This is unpleasant: a paper published in Clinical Cancer Research described a pattern of “hyperprogression” identified in patients treated with PD-1/PD-L1 inhibitors in clinical trials at Gustave Roussy. The investigators compared tumor growth rate (TGR) prior to treatment with PD-1/PD-L1 agents with the TGR after, defining hyperprogression as greater than or equal to a two-fold increase of the TGR between the reference and post-treatment periods (and here I thought the worst thing that could happen was toxic epidermal necrolysis; see Google Images for more on that one). In the evaluable population of 131 patients, 9% met the definition of hyper-progressive disease, which was associated with older age and shorter OS.
While time to progression generally decreases with lines of treatment, a 2x+ increase in rate of growth seems particularly dramatic, and it’s another blemish on what was considered for a while a unicorn of cancer therapy.

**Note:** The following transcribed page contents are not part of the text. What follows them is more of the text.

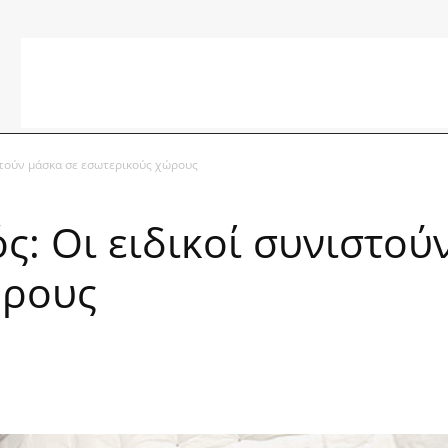
στούν μάσκα σε εσωτερικούς χώρους
ς: Οι ειδικοί συνιστού
ώρους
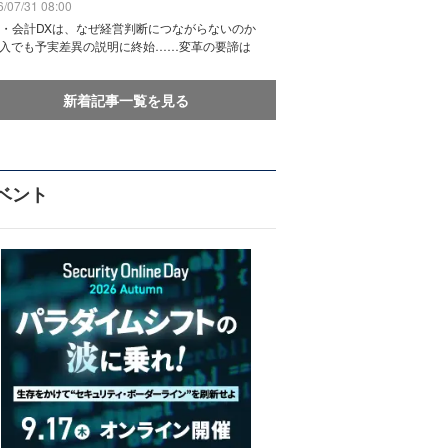
/07/31 08:00
務・会計DXは、なぜ経営判断につながらないのか
導入でも予実差異の説明に終始……変革の要諦は
新着記事一覧を見る
ベント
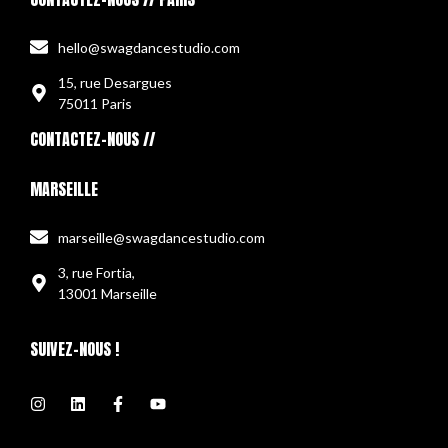
hello@swagdancestudio.com
15, rue Desargues
75011 Paris
CONTACTEZ-NOUS //
MARSEILLE
marseille@swagdancestudio.com
3, rue Fortia,
13001 Marseille
SUIVEZ-NOUS !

Hyper-PD aside, checkpoint inhibitors are intimidating because the side effects are so unpredictable. When you give a patient chemo, everyone reacts the same. Bone marrow suppression, nausea, whatever. In the absence of the rare allergy, no one dies from chemo. But checkpoint inhibitors can trigger all sorts of inflammatory reactions, particularly if they’re working, and the immune system can attack any organ system. The NYT wrote last week about the risk of heart damage from the drugs. Colitis and skin and liver toxicities are pretty common. And while the standard treatment for these inflammatory reactions are steroids and dose reductions, sometimes the steroids don’t work, and patients can die. There’s no way to tell who will have these reactions.

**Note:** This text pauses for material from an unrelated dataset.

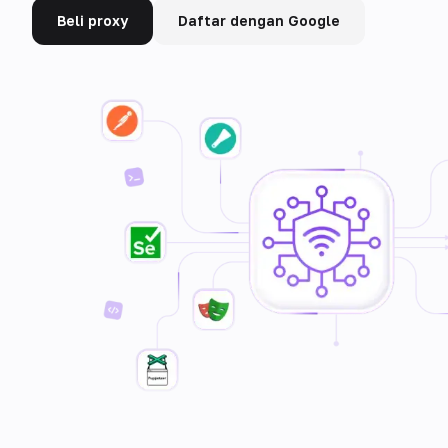
Beli proxy
Daftar dengan Google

Naturally, systemic inflammatory responses are associated with efficacy. There was a poster presented as ASCO this year that found similar OS among patients on nivo/ipi combo therapy who discontinued treatment due to toxicity as patients who stayed on therapy. This should provide a bit of comfort that all that really matters is triggering the immune response, not the duration of treatment or total dose. Unlike chemo, where there’s a fear that reducing dose as a result of toxicity will result in an attendant decline in efficacy, there’s little risk of that with checkpoint inhibitors.

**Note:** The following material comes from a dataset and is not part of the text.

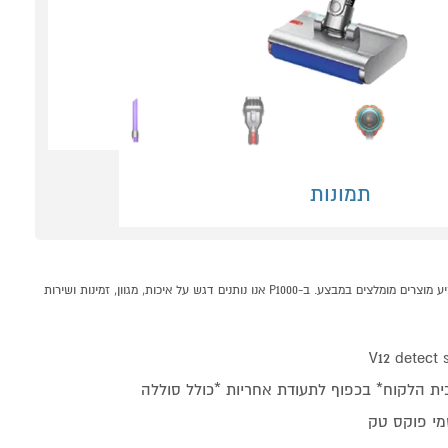
תמונות
שואב שוטף Dyson V12 detect slim submarine SV46 קונים אונליין בקטגוריית שואב אבק ידני במחלקת מוצרי חשמל לבית בP1000 - אתר קניות ישראלי בטוח, משתלם ונוח המציע מוצרים מומלצים במבצע. ב-P1000 אנו נותנים דגש על איכות, מגוון, זמינות ושירות
V12 detect
ית הלקוח* בכפוף לתעודת אחריות *כולל סוללה
מי פוקס טק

It’s not just bad first-line data (the design of that study itself represented a more optimistic time for PD-L1 agents) and newly-observed, unnerving progression patterns and toxicities; the blush has been off the checkpoint inhibitor rose for a while. We just don’t know how to prevent hyper-reactions, and we don’t have better therapy options, to the point that the risks actually matter. Of course you treat with a PD-1/PD-L1. Who are we kidding? We’re talking about melanoma and lung. There’s no comparable alternative, nor is there an “easy” version of a checkpoint inhibitor (with chemo, you can always dial back to Xeloda or something). The Gustave Roussy paper concludes that their hyperprogression observation “raises potentially some concerns about treating elderly patients (>65) with anti-PD-1/PD-L1 monotherapy”. Helpful, especially considering that the average age at diagnosis of lung cancer, where nivo and pembro are on-label and have demonstrated efficacy, is 70.